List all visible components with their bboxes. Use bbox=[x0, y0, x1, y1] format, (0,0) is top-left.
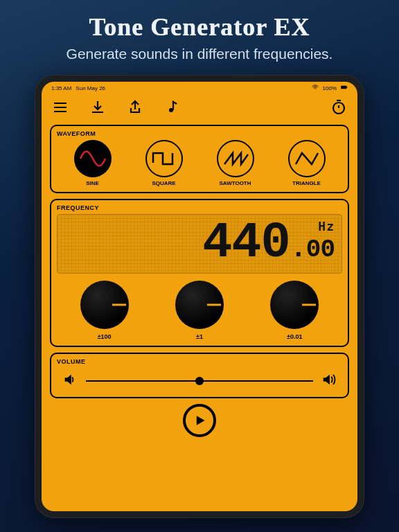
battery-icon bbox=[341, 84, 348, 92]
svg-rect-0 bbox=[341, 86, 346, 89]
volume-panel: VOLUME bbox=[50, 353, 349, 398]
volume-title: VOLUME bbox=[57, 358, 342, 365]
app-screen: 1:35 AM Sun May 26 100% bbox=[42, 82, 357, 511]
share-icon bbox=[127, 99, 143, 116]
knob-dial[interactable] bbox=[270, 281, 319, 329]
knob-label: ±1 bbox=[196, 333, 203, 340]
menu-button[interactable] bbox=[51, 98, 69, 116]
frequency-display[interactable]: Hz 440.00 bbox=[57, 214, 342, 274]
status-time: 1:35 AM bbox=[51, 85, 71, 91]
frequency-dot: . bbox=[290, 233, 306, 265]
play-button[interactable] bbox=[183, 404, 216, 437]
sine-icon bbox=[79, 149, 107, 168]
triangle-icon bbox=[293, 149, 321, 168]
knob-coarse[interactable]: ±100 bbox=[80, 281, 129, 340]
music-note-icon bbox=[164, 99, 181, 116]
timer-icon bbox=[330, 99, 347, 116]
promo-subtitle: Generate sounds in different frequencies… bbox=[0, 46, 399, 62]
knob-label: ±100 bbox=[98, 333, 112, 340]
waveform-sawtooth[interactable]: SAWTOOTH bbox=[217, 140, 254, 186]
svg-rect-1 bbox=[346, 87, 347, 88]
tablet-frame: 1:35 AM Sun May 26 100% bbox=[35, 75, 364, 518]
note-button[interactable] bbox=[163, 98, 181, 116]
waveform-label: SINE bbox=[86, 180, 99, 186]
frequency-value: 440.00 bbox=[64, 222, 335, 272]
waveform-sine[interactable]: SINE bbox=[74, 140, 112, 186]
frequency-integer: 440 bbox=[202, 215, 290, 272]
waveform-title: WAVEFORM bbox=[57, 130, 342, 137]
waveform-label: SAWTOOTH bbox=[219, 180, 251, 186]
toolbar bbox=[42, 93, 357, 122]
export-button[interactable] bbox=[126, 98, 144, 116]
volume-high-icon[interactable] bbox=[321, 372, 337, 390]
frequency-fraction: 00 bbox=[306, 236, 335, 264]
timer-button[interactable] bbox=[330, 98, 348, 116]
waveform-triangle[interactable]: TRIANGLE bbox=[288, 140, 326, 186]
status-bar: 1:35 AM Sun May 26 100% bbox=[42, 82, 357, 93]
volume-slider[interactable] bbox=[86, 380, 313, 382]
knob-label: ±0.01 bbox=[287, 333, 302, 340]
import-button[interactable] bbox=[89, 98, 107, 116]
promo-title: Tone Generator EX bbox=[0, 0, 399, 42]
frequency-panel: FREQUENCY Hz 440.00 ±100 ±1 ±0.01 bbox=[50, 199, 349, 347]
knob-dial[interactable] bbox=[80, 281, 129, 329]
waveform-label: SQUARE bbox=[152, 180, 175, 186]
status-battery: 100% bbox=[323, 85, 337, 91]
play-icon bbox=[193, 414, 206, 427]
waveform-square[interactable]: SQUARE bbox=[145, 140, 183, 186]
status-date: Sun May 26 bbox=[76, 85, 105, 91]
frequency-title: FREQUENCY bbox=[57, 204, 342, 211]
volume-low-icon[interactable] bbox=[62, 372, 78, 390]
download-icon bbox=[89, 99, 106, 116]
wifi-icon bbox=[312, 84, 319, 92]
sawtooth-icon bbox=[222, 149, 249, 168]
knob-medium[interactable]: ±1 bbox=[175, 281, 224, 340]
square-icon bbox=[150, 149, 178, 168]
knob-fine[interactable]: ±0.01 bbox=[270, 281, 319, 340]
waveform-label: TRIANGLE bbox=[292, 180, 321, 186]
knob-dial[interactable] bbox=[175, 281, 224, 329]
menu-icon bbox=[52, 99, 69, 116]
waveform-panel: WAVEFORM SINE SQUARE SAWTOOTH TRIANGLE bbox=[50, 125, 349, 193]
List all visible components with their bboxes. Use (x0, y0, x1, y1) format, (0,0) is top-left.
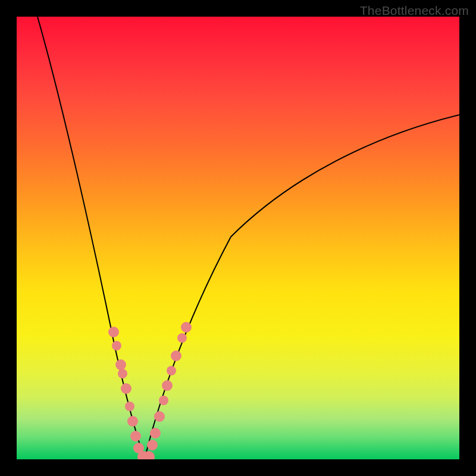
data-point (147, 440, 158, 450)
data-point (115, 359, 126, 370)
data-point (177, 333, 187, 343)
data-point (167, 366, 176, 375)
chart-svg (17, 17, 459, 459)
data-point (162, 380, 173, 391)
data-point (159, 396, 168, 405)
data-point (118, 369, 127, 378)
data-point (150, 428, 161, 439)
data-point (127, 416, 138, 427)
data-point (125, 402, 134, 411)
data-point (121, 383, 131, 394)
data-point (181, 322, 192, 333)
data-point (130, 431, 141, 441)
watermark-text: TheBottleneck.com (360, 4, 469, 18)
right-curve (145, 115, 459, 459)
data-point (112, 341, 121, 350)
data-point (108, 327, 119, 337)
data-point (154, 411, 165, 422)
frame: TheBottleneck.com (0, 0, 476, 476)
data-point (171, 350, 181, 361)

────

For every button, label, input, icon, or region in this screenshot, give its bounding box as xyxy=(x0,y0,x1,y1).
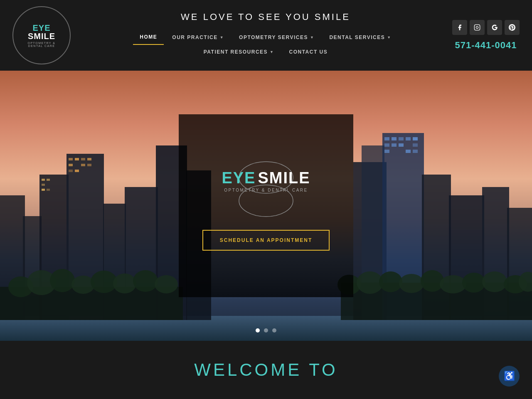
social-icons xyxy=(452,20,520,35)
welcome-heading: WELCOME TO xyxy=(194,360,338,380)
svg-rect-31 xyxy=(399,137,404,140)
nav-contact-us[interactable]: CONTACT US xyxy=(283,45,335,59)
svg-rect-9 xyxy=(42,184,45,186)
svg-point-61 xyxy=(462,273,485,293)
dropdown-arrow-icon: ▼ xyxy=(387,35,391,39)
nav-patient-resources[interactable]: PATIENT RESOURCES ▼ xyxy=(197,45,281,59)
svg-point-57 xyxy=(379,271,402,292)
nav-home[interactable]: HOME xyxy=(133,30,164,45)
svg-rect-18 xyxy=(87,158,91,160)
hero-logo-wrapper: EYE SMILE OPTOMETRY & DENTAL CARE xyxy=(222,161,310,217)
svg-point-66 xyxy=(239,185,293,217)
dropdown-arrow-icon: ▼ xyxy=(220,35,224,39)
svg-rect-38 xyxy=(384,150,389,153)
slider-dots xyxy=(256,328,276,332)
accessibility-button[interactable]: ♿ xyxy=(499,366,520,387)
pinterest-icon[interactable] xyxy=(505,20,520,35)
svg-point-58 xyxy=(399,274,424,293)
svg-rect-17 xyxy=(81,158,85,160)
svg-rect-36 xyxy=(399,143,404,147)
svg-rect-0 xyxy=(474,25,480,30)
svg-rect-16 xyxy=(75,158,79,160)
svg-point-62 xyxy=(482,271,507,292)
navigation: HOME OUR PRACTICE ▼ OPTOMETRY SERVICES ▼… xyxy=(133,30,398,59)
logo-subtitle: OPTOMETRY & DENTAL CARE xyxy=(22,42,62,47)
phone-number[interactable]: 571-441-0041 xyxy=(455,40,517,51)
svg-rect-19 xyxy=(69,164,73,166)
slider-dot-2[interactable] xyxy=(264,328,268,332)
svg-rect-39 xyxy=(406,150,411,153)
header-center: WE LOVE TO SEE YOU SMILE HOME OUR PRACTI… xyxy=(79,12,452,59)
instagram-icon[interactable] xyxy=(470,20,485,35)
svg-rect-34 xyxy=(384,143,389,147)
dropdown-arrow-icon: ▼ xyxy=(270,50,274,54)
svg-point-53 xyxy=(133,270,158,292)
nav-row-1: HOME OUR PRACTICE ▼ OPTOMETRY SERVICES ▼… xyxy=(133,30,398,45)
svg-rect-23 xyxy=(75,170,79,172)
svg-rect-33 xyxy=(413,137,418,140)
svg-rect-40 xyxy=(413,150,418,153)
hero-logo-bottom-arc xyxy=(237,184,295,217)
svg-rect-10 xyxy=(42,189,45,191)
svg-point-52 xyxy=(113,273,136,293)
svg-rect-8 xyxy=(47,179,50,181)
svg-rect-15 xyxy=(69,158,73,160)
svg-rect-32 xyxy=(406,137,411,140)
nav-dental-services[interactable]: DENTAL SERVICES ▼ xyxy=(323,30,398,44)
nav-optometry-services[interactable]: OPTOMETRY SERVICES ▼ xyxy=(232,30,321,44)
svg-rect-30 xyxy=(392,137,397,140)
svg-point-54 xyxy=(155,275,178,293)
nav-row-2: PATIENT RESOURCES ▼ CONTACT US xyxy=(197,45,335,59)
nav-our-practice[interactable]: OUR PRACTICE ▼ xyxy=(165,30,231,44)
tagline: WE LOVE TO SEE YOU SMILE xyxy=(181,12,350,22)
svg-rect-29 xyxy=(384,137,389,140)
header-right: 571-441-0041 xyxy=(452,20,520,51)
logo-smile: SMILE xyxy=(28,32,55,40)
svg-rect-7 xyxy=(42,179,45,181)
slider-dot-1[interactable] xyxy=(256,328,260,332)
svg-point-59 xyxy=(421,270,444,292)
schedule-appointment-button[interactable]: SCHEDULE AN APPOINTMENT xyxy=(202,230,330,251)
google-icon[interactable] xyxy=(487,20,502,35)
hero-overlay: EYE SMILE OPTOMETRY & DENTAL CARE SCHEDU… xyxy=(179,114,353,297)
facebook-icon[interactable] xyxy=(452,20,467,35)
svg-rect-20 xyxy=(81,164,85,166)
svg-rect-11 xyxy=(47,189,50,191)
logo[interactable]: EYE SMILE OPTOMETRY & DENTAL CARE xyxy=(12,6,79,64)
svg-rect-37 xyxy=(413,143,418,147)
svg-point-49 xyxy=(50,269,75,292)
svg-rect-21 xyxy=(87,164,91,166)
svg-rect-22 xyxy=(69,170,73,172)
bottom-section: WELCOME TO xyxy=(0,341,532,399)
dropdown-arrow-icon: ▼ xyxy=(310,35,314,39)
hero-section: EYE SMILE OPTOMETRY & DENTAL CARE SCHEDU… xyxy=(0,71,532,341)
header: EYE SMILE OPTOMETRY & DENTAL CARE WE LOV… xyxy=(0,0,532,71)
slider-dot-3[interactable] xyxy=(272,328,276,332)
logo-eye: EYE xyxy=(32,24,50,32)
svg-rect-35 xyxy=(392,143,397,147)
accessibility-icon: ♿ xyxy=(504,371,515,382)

────

## EXERCISE BRIEF
Go through the listing above and return each line that includes the word "DENTAL".

## EXERCISE RESULT
hero-logo-wrapper: EYE SMILE OPTOMETRY & DENTAL CARE xyxy=(222,161,310,217)
logo-subtitle: OPTOMETRY & DENTAL CARE xyxy=(22,42,62,47)
nav-dental-services[interactable]: DENTAL SERVICES ▼ xyxy=(323,30,398,44)
hero-overlay: EYE SMILE OPTOMETRY & DENTAL CARE SCHEDU… xyxy=(179,114,353,297)
logo[interactable]: EYE SMILE OPTOMETRY & DENTAL CARE xyxy=(12,6,79,64)
hero-section: EYE SMILE OPTOMETRY & DENTAL CARE SCHEDU… xyxy=(0,71,532,341)
header: EYE SMILE OPTOMETRY & DENTAL CARE WE LOV… xyxy=(0,0,532,71)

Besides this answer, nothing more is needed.